*** Opening of DATASET EXCERPTS ***

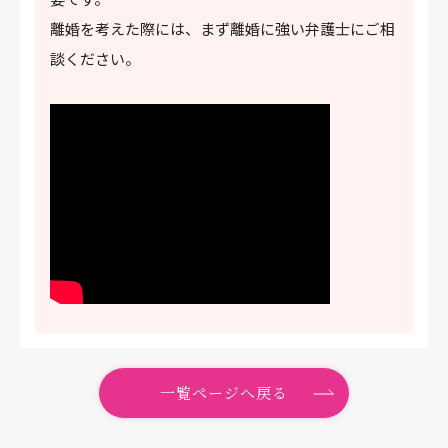
離婚を考えた際には、まず離婚に強い弁護士にご相
談ください。
一覧ページへ戻る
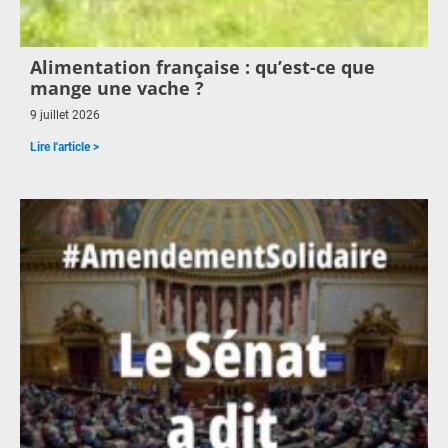
Alimentation française : qu’est-ce que
mange une vache ?
9 juillet 2026
Lire l'article >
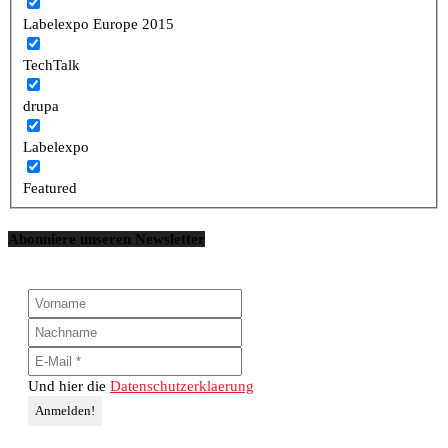
Labelexpo Europe 2015
TechTalk
drupa
Labelexpo
Featured
Abonniere unseren Newsletter
Und hier die
Datenschutzerklaerung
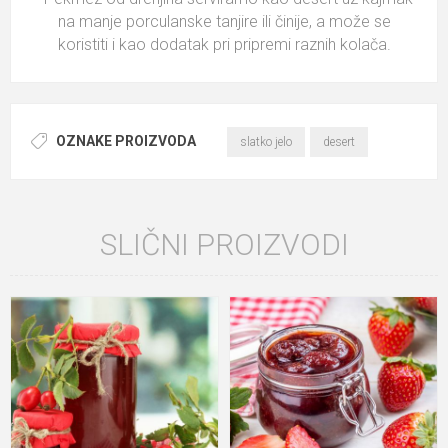
na manje porculanske tanjire ili činije, a može se
koristiti i kao dodatak pri pripremi raznih kolača.
OZNAKE PROIZVODA
slatko jelo
desert
SLIČNI PROIZVODI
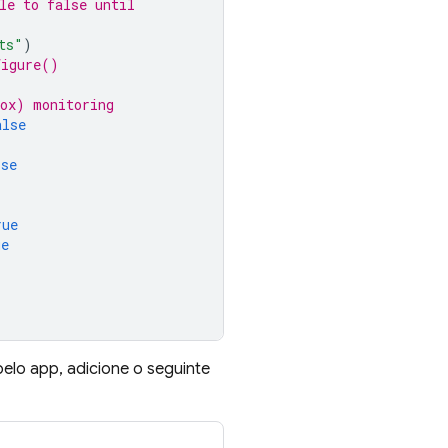
le to false until
ts"
)
figure()
box) monitoring
alse
lse
rue
ue
lo app, adicione o seguinte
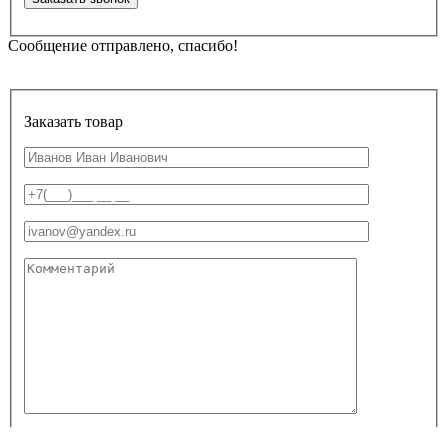
Сообщение отправлено, спасибо!
Заказать товар
Я согласен
на обработку персональных данных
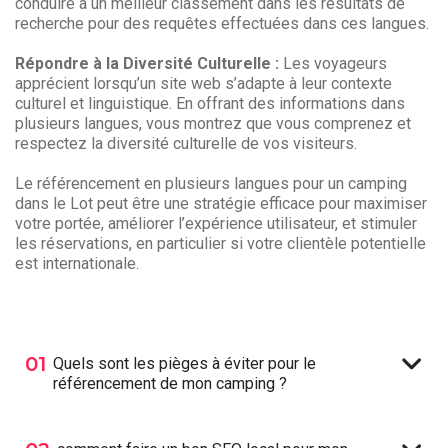
conduire à un meilleur classement dans les résultats de
recherche pour des requêtes effectuées dans ces langues.
Répondre à la Diversité Culturelle :
Les voyageurs
apprécient lorsqu’un site web s’adapte à leur contexte
culturel et linguistique. En offrant des informations dans
plusieurs langues, vous montrez que vous comprenez et
respectez la diversité culturelle de vos visiteurs.
Le référencement en plusieurs langues pour un camping
dans le Lot peut être une stratégie efficace pour maximiser
votre portée, améliorer l’expérience utilisateur, et stimuler
les réservations, en particulier si votre clientèle potentielle
est internationale.
01
Quels sont les pièges à éviter pour le
référencement de mon camping ?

*** Close of DATASET EXCERPTS ***

- **ASSIGNED TASK**
Check each line of the data above for the word "dans" and copy the ones where it is found.

- **PROBLEM SOLUTION**
conduire à un meilleur classement dans les résultats de
recherche pour des requêtes effectuées dans ces langues.
culturel et linguistique. En offrant des informations dans
dans le Lot peut être une stratégie efficace pour maximiser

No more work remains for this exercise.